My teacher has an old copy of it, I thought it was pretty interesting depite the incredibly bad translation of the Japanese terms. I've tried to find one but have been unsuccesful.

Any help would be greatly appreciated.

3rd August 2001, 16:29
i found a copy in a budostore in antwerp belgium....
i was there for training and my friends over there showed me their budoshop........
didnt find it anywhere else...

stefan marcec
bujinkan dojo oerlikon-zh

4th August 2001, 03:57
Actually if anyone if is the Osaka area, Takenouchi Hangan ryu will be giving a demonstration, and possibly hands on seminar type event for foreigners soon. Unfortunately I can't find the paper I read this in eariler this week, but I took notice of it because I have always been curious about this ryu as well. I believe this event is being held on the 25th. I am leaving the area a couple days before and unfortunately cannot attend. Regardless, the details were listed in one of the English langauge newspapers here earlier this week if anyone feels like digging up the details.

Best Regards,
Rennis Buchner

4th August 2001, 07:49

It wasn't an article so much as it was an notice of the event. It is basically billed as a sort of International exchange sort of deal for foreigners to try out iai and such. It is being put on by the Takenouchi Hangan ryu soke and members of the ryu. The translator (whose name escapes me) of Ju-Happan will be there as well as he is a member of the ryu and I assume will probably be the translator for the event. Actually he has written several other books in English about the Samurai and such. I have seen them floating around Kyoto here and there and have a couple of them, although they are nothing special info-wise.

Best Regards,
Rennis Buchner

15th August 2001, 08:57
The info for the seminar I mentioned above was reprinted in today's Daily Yomiuri. Here it is as it was in the paper...
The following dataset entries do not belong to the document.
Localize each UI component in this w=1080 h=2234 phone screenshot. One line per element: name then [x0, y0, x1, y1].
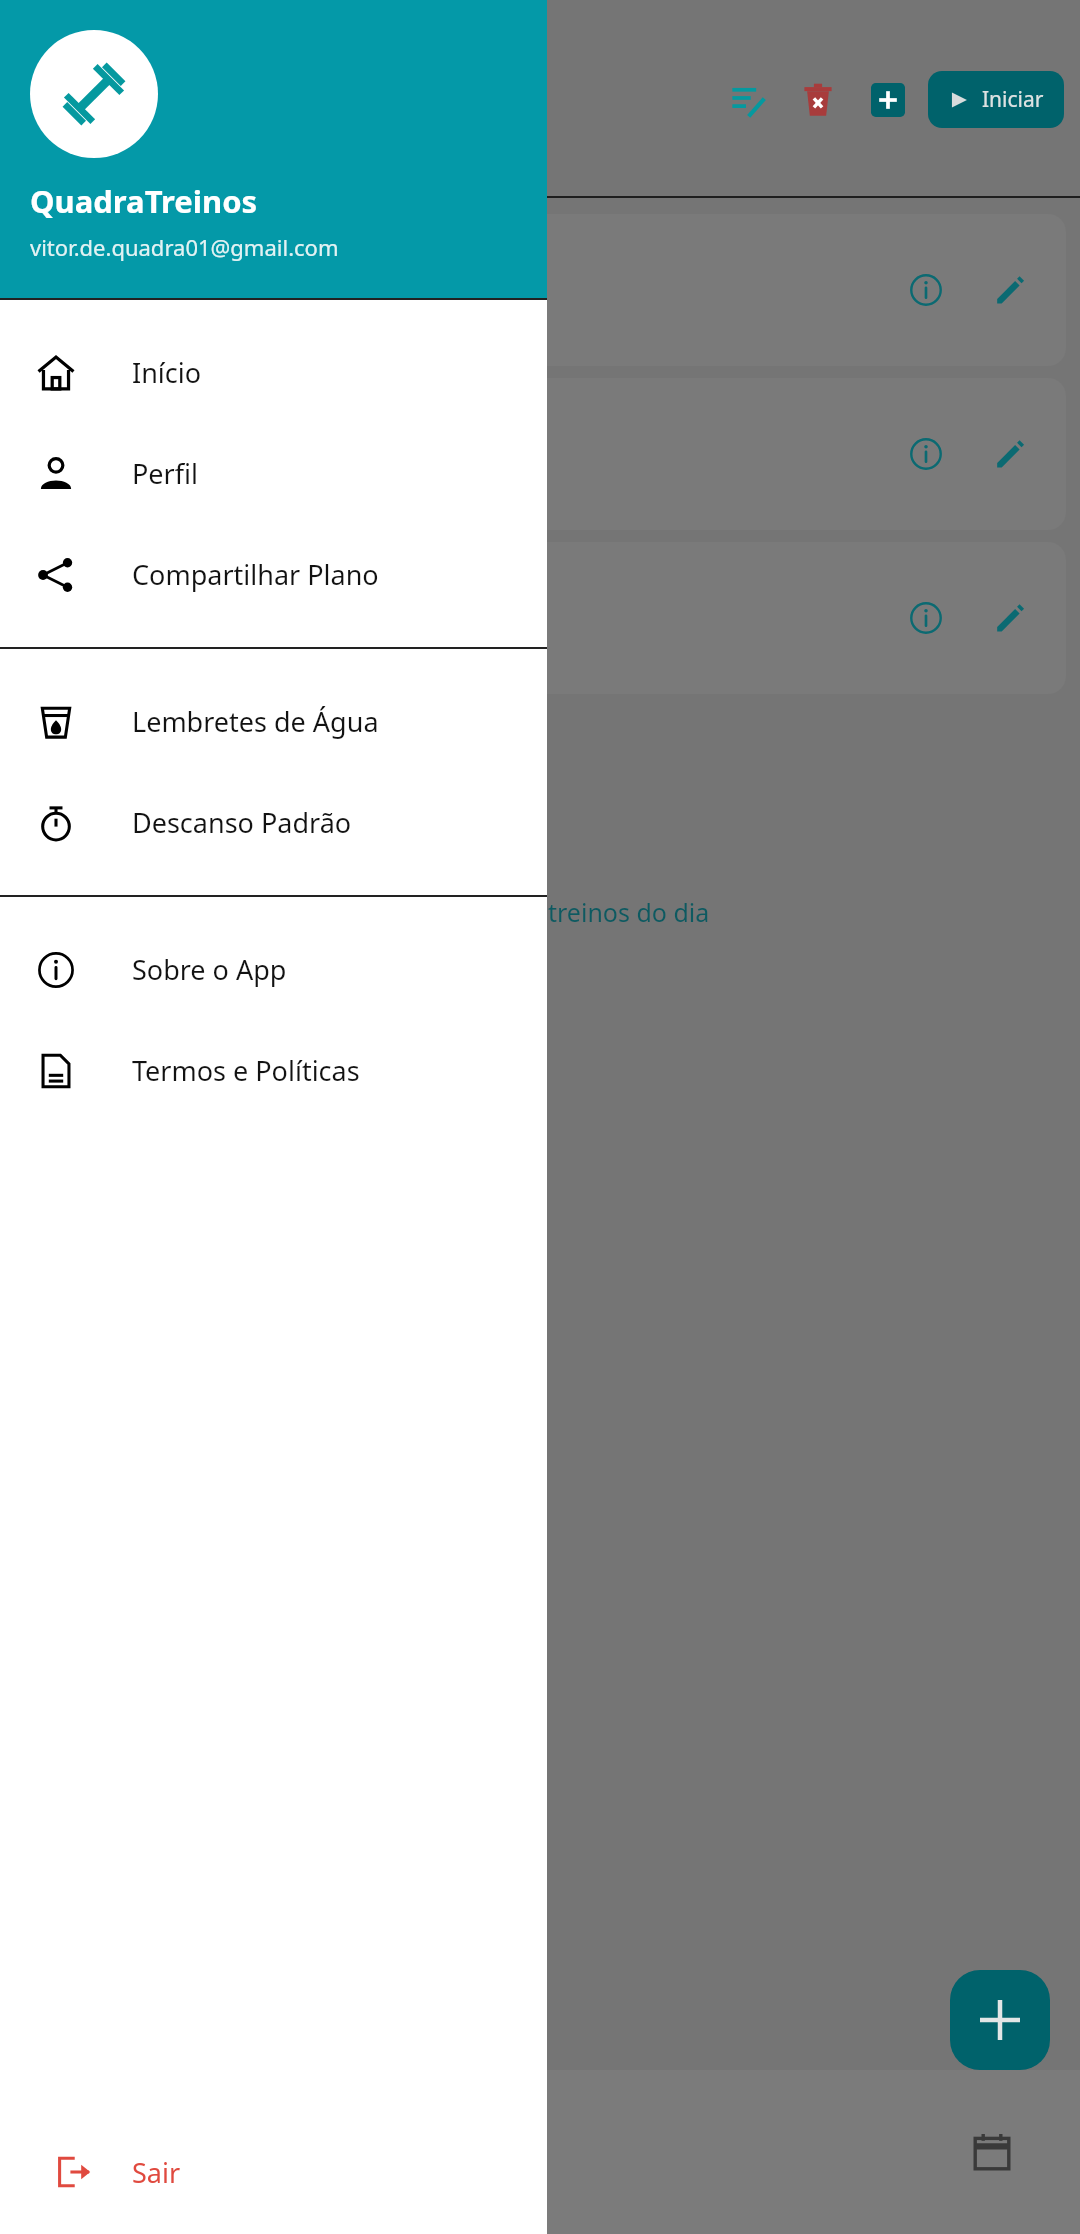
- button[interactable]: Sobre o App: [0, 919, 547, 1020]
- button[interactable]: Adicionar treino: [950, 1970, 1050, 2070]
- button[interactable]: Compartilhar Plano: [0, 524, 547, 625]
- button[interactable]: Dieta: [46, 2110, 130, 2194]
- button[interactable]: Informações: [14, 214, 1066, 366]
- staticText: Início: [132, 354, 202, 391]
- staticText: Sair: [132, 2154, 181, 2191]
- staticText: Descanso Padrão: [132, 804, 352, 841]
- button[interactable]: Calendário: [950, 2110, 1034, 2194]
- staticText: treinos do dia: [548, 895, 710, 929]
- staticText: Compartilhar Plano: [132, 556, 379, 593]
- button[interactable]: Perfil: [0, 423, 547, 524]
- button[interactable]: Informações: [896, 588, 956, 648]
- button[interactable]: Lembretes de Água: [0, 671, 547, 772]
- staticText: Termos e Políticas: [132, 1052, 360, 1089]
- button[interactable]: Informações: [896, 424, 956, 484]
- button[interactable]: Editar lista: [722, 74, 774, 126]
- button[interactable]: Início: [0, 322, 547, 423]
- button[interactable]: Termos e Políticas: [0, 1020, 547, 1121]
- button[interactable]: Informações: [896, 260, 956, 320]
- staticText: Sobre o App: [132, 951, 287, 988]
- button[interactable]: Iniciar: [928, 71, 1064, 128]
- staticText: Lembretes de Água: [132, 703, 379, 740]
- button[interactable]: Informações: [14, 378, 1066, 530]
- staticText: Perfil: [132, 455, 198, 492]
- button[interactable]: Adicionar: [862, 74, 914, 126]
- staticText: QuadraTreinos: [30, 180, 258, 222]
- staticText: vitor.de.quadra01@gmail.com: [30, 232, 339, 262]
- staticText: Iniciar: [982, 85, 1044, 114]
- button[interactable]: Descanso Padrão: [0, 772, 547, 873]
- button[interactable]: Informações: [14, 542, 1066, 694]
- button[interactable]: Editar: [980, 588, 1040, 648]
- button[interactable]: Editar: [980, 424, 1040, 484]
- button[interactable]: Editar: [980, 260, 1040, 320]
- button[interactable]: Excluir: [792, 74, 844, 126]
- button[interactable]: Sair: [0, 2134, 547, 2234]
Swordsmanship: Aug. 25, 2-4pm at Kobe International Community Center in Chuo Ward Kobe. Tsuneyoshi Matsuno of the Takenouchi Hangan ryu will talk about swordsmanship in Japanese Martial Arts. Admission 730 yen. Call (078) 291-8441

The previous announcement I read mentioned something to the effect that people would be able to try it out a bit too.

Best Regards,
Rennis Buchner

18th August 2002, 07:24

Anyone know anything about this ryu? I heard that it is quite comprehensive.I heard of a teacher named T. Matsuno that teaches it in Kobe. I know that it differs from other takeuchi ryu branches. Thanks.

Erin O'Neill

Joel Simmons
23rd August 2002, 13:24

Not sure if I remember seeing that ryu in any lineages my teacher has showed me. I'll ask him next time we meet.

26th August 2002, 01:35
A while ago I was given a copy of a book not so widely published called "Takenouchi Hangan Ryu: A Guide for Foriegners" or something.
It was apparently translated by a Japanese guy out of Osaka. The person who gave the book to me was a 5th in iai, and the Hangan manual covered iai, but mentioned bo and other weapons in the intro as well as the history of Hanagan Ryu. The pix of the iai kata were nothing like any T-Ryu iai that I have ever seen (although I only have seen Bitchu-den so...), and resembled seitei iai.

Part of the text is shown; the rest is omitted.